Management confirmed that first quarter results aligned with expectations, supported by higher margins, a healthier inventory mix, and active portfolio optimization. The board has approved a sale of non-core distribution assets, with anticipated proceeds earmarked for balance sheet deleveraging, reducing net leverage toward four times adjusted EBITDA. The company continues to maintain guidance across sales, EBITDA, and earnings per share and highlights ongoing adjustments in product mix and operational efficiency as material contributors to near-term profitability. Management emphasized that current financing trends and improvements in pre-owned availability are supporting both volume and margin, while asset divestitures are expected to close before March 31, 2026, enhancing liquidity and strategic focus.

  • Executives reported SG&A expense increases were driven primarily by higher variable components, not fixed costs.
  • Gross margin benefits were specifically attributed to both execution on discontinued brands and a more favorable model sales mix.
  • Seasonality was noted as first quarter volumes and margins are influenced by the low-activity winter period and early boat show dynamics.
  • No material operational or financial impact from recent weather events or the mid-quarter government shutdown, per management's statements.

INDUSTRY GLOSSARY

  • SSI Data: Statistical Surveys, Inc. data; widely used for tracking retail boat registration trends across industry segments.

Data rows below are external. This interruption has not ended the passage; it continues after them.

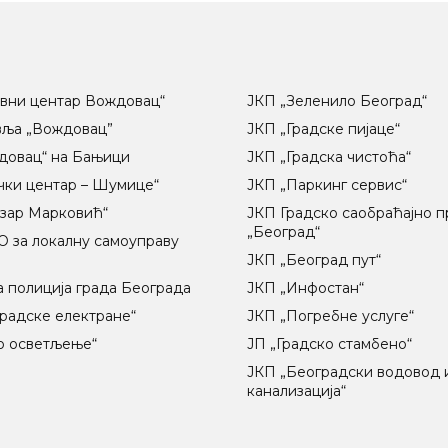
вни центар Вождовац“
ЈКП „Зеленило Београд“
вља „Вождовац”
ЈКП „Градске пијаце“
довац“ на Бањици
ЈКП „Градска чистоћа“
чки центар – Шумице“
ЈКП „Паркинг сервис“
озар Марковић“
ЈКП Градско саобраћајно 
„Београд“
 за локалну самоуправу
ц
ЈКП „Београд пут“
 полиција града Београда
ЈКП „Инфостан“
радске електране“
ЈКП „Погребне услуге“
о осветљење“
ЈП „Градско стамбено“
ЈКП „Београдски водовод 
канализација“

Full Conference Call Transcript

Austin Singleton, who will begin with a few opening remarks. Austin?

Austin Singleton: Thank you, Jack. Good morning, everyone, and thank you for joining us today to discuss our First Quarter 2026 results. We delivered a solid first quarter in line with expectations, demonstrating the resilience of our business model and continued progress against our strategic priorities. Revenues increased slightly, and same-store sales were flat even with the impact of our strategic inventory initiatives. Importantly, we are pleased with our inventory levels, and despite a highly competitive environment, we believe we are operating from a position of strength. Our inventory mix and age profile are healthy, and our OEM partners continue to be supportive while maintaining disciplined production schedules.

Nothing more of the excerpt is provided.